New York, NY —
Jews from around the world celebrated Rosh Hashanah along with the ritual of Tashlich. The new year is commemorated with tossing bread crumbs into the water to cast away sins. WNYC’s Richard Hake found a congregation at the East River in Brooklyn.
REPORTER: As the waves lap up against the pilings at Fulton Street landing at the base of the Brooklyn Bridge, some 100 congregants of the Brooklyn Heights Synagogue share the pier with Asian bridal parties taking wedding pictures. Eileen Jareslaw is here with her two children Tobias and Simone.
JARESLAW: Our sins are symbolized by these little pieces of bread, little breadcrumbs that we all bring, and after we say the prayers we will toss them into the East River and hopefully we’ll toss our sins and be cleansed to start the new year.
KID: and they’ll be eaten. Who will eat them? The birds and the fish.
REPORTER: Jessica Brown is here with her daughters.
BROWN: We’re holding a piece of slightly stale, day old challah and any bread will do or any crumbs that might line your pockets.
REPORTER: And they use all kinds of bread. Just ask her daughters.
BROWNS: I have a bagel. Yeah, bagel, same. English Muffin. English muffin?
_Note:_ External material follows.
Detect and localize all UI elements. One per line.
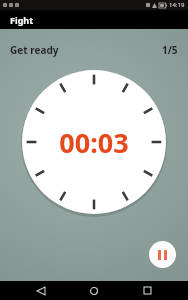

Yes.
REPORTER: After the short prayer service…children and adults alike toss the crumbs into the river.
Barbara Deinhardt is the President of the Brooklyn Heights Synagogue and says the tashlich ritual goes back thousands of years.
DEINHARDT: All of the high holy days are an opportunity to think on the past year and think about how we might want to do things different and better in the coming year and this is a symbol of letting go of things we hadn’t done in the past year and give us a chance to start fresh.
REPORTER: As the bread moves with the tide some of it gets eaten by seagulls and other crumbs are gobbled up by fish. David Jareslaw says this is a great place to come on Rosh Hashanah.
JARESLAW: It is something to have this sort of backdrop of the city while you have this old ritual tossing the breadcrumbs while your standing by the Brooklyn bridge and looking into downtown Manhattan. It’s an interesting and nice juxtaposition I guess.
REPORTER: And the Rabbi, Serge Andrew Lippe, says this spot at Fulton Street Landing has a special significance.
JARESLAW: Of course the absence of the towers still feels very much a part of our connection and I can still picture them here so we don’t come down here without that memory as well.
REPORTER: For WNYC, I’m Richard Hake.